You're brave.
I guess I should maybe stop and clarify something. If these posts belonged to someone else, and I were reading them, I would have killed myself by this point. I am unendingly frustrated with the things I do, the cycle I'm forcing myself to live in. I would hate me if I were you (a general "you," no one specific).
So, to the general "you," go to hell.
I was reading someone else's blog post, and he seemed down on himself for the confusion that he was causing others. He actually apologized for how confusing his life is. I feel bad because this isn't for you. Yes, my blog is open to the world to find and read. If you're curious why I wrote it on here, read my first post.
But I'm not sorry, nor will I ever be, for my situation in life and my approach, my attempt at reaching some kind of resolution. To disagree is your prerogative. To write is mine.
Anyway...
I think I can be brave enough. I've been doing what I'm supposed to, as far as the Gospel goes. And I've admitted to myself that it is not my sole chance at happiness in life. Having said that, I really love it, and I'm glad I'm getting back into the things that I've been forgetting for the past six or eight months: reading scriptures, praying, family prayer, FHE. I'm glad to be approaching it with the question in mind. I'm glad that I can be honest with myself, with God.
I was reading through the first journal I ever kept. I started the day after my baptism. I journaled almost every day for two years. If I missed a day (which barely happened), I'd account for it in my next day's journal entry. I realized that I really did try to do everything that I was supposed to. I had forgotten how good I was trying to be... how good I was...
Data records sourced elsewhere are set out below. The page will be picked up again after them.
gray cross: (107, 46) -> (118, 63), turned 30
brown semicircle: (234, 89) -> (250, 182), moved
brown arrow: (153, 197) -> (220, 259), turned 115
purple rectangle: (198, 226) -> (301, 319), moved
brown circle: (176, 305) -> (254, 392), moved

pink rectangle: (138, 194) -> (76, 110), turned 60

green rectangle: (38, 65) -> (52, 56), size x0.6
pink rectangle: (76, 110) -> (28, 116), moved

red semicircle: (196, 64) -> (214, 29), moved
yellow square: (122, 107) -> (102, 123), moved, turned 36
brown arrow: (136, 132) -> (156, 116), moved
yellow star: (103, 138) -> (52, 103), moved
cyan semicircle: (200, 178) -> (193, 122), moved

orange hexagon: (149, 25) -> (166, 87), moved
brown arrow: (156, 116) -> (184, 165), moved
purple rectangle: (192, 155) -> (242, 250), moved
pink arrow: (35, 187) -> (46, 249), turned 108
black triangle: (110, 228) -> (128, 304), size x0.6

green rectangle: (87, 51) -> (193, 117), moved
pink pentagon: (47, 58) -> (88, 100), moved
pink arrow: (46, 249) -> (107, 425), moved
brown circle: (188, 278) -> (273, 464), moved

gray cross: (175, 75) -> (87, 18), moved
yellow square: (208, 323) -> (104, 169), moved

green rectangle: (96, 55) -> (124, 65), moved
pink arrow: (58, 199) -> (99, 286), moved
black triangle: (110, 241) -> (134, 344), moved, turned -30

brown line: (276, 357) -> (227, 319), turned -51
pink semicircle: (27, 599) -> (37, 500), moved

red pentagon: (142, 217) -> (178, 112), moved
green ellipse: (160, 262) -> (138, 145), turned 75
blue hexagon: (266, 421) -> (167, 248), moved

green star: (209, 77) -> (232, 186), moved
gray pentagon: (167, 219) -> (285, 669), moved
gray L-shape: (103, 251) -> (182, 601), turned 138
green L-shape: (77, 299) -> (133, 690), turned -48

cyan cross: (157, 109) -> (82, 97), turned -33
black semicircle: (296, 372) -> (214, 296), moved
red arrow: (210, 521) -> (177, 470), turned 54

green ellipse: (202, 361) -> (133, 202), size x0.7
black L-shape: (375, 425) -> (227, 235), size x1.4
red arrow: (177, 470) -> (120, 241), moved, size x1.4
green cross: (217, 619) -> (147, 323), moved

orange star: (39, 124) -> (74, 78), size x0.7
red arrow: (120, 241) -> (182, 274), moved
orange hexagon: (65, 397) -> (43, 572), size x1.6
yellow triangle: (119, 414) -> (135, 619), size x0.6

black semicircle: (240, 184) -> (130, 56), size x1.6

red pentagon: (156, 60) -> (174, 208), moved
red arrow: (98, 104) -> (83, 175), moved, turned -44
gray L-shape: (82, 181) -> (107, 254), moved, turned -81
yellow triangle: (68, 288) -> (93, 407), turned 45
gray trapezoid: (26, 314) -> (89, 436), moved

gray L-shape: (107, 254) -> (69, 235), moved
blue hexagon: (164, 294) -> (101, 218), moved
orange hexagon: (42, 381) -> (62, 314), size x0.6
"Because of the blessings I've been given, the mercies I've been granted, because of Heavenly Father's love for me and mine for him, I will do everything I can with the gifts I've been given to make the most of my life. I do this because I have finally started to realize how much has been given to me, and maybe, somehow, living my life in the best way possible can serve as a testimony of my gratitude to Him, for Him."
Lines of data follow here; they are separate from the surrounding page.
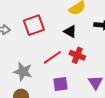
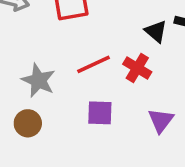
black triangle: (70, 32) -> (156, 31), moved

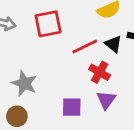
red line: (93, 64) -> (85, 46), moved
purple triangle: (161, 120) -> (106, 100), moved

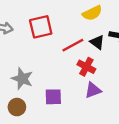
purple triangle: (106, 100) -> (93, 90), turned 36
purple square: (72, 107) -> (53, 97), moved

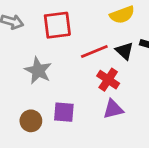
gray star: (22, 79) -> (38, 71), moved
brown circle: (17, 107) -> (31, 121), moved

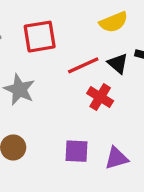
purple triangle: (113, 109) -> (116, 158), moved
purple square: (64, 112) -> (76, 151), moved

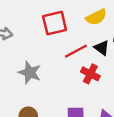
red square: (40, 37) -> (55, 23), moved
I wrote that. I was 16. I was thinking about my life up to that point-- about the things I had done wrong, the person I was and the weight that I felt as a result.
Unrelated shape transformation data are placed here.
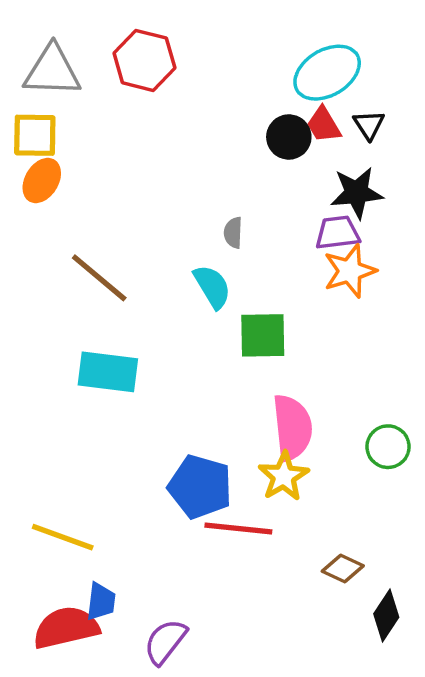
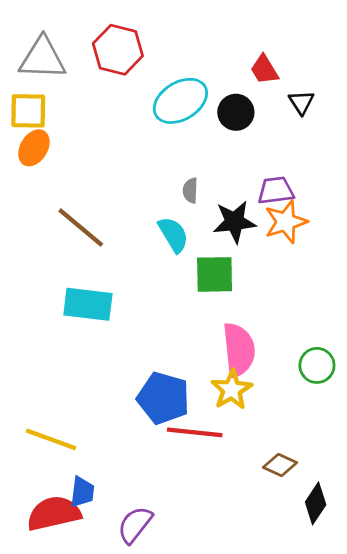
cyan ellipse: (327, 73) -> (180, 101), moved
red trapezoid: (324, 125) -> (264, 70), moved
black star: (357, 193) -> (234, 222), moved

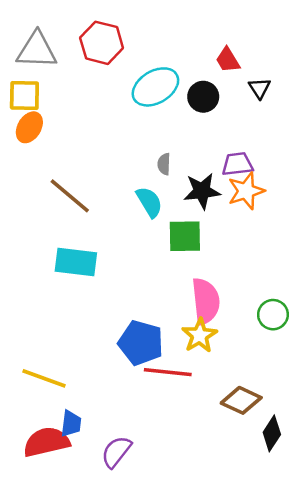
brown diamond: (280, 465) -> (241, 400), size x1.4

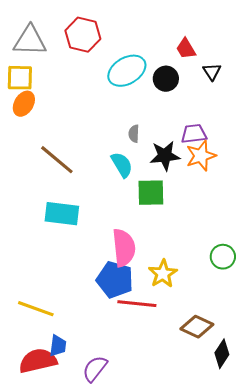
pink semicircle: (206, 301) -> (124, 248), moved

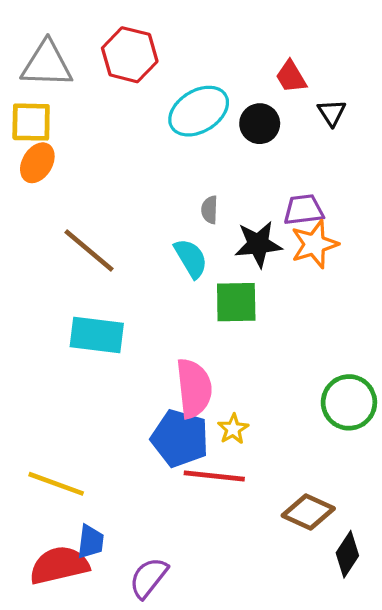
green circle: (223, 257) -> (349, 402), size x1.4
yellow star: (163, 274) -> (233, 429), moved, size x0.7

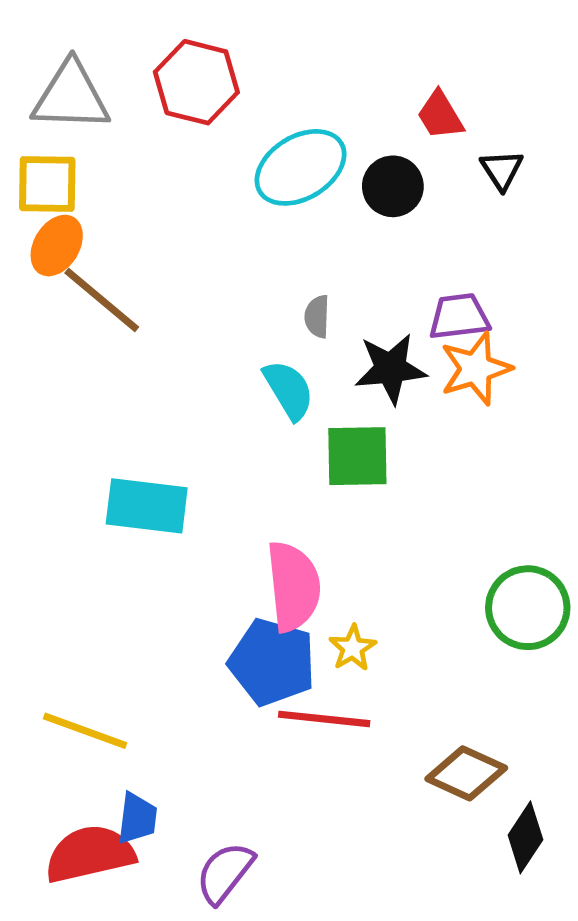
brown line: (89, 250) -> (102, 300), moved

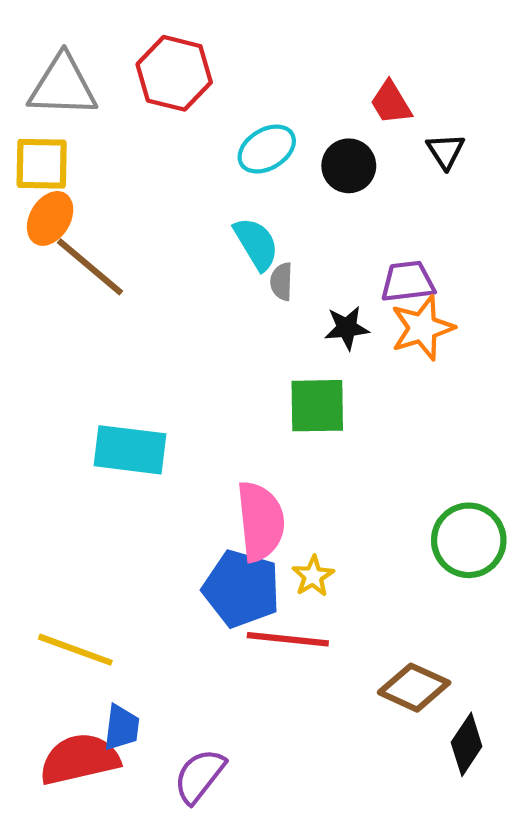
cyan ellipse: (301, 167) -> (267, 149), size x0.7
black star: (390, 369) -> (347, 328), size x0.7
cyan semicircle: (289, 390) -> (256, 244), moved

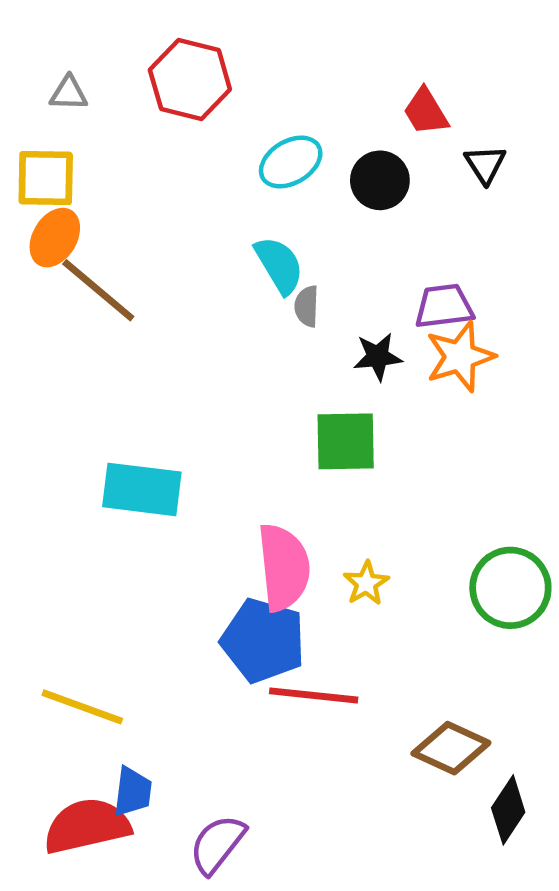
gray triangle: (63, 86) -> (69, 93), size x0.5
yellow star: (313, 576) -> (366, 583), moved

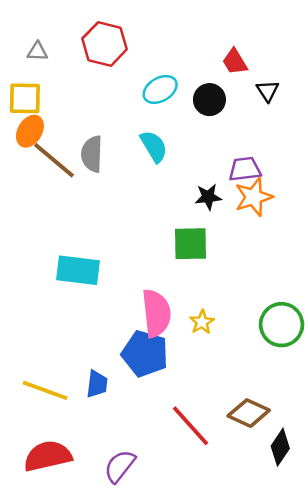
gray semicircle: (307, 306) -> (92, 154), moved, size x1.6
red line: (314, 695) -> (190, 426), moved, turned 42
blue trapezoid: (133, 792) -> (97, 384), moved

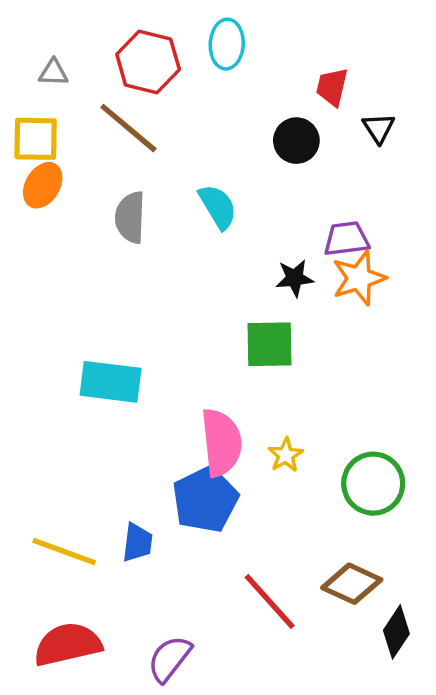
red trapezoid: (235, 62) -> (332, 87), turned 44
cyan ellipse: (160, 89) -> (227, 44), moved, turned -56
brown line: (54, 160) -> (128, 128), moved
green circle: (282, 325) -> (373, 484), moved
blue pentagon: (145, 354) -> (205, 500), turned 30

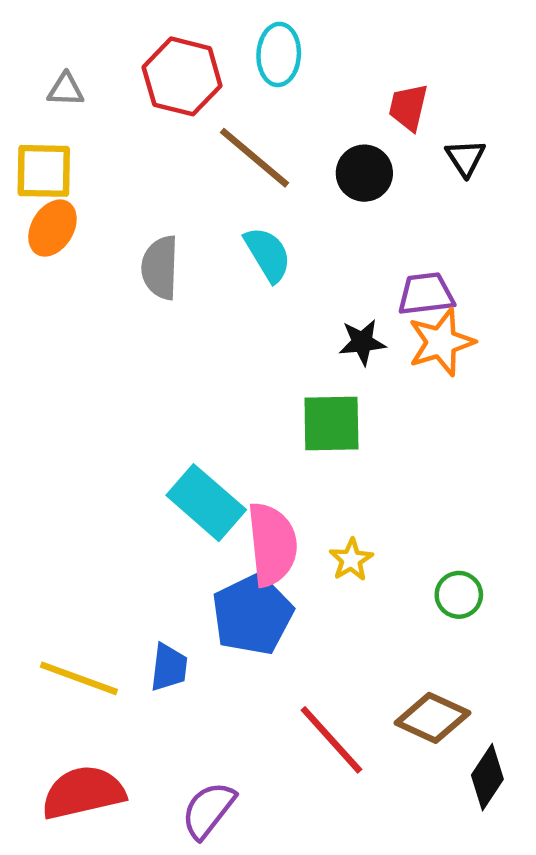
brown line: (128, 128) -> (255, 158), moved
cyan rectangle: (111, 382) -> (206, 503), moved, turned 34
green circle: (373, 484) -> (459, 595), size x0.6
But my energy, at that point in my life, was focused on gaining a deeper testimony of the church. Yes, I believed it was true before I was baptized, but the testimony I had wasn't strong enough to keep me planted in Gospel dirt as it stood. I had questions-- lots. I had questions that came from my father's pre-baptism, anti-mormon requirements. I needed to know. And then, I saw how proud my mom was, my siblings follow in my steps, members tell me how much they respected me... I felt weird. I felt like I had been thrown into a place with a lot of external expectations, and I didn't want to let people down.
I worked, I prayed, I pushed, and I succeeded in accomplishing everything that everyone expected of me, but the growth of other parts of my Gospel self that were crucial to my spiritual development were retarded, forgotten. A problem that needed to be recognized, understood, solved was forgotten.
I understood. I knew during that time shortly after my conversion and baptism. I knew what I needed to deal with, but I wasn't sure how. And I can follow myself through my journals; I can see how it was something always in the back of my head but a permanent "second" on my list of priorities.
That's why I'm experiencing gyrations at this point in my life. I've developed in halves... or half of me developed.
At least I'm beginning to understand. At least I'm trying to fix it.
And to you, a specific you, if you ever read this: Don't apologize for what you are and how you deal with it. We do the best that we can, and the people that don't matter eventually disappear, and that is infinitely better than allowing ourselves to disappear for someone else's sake.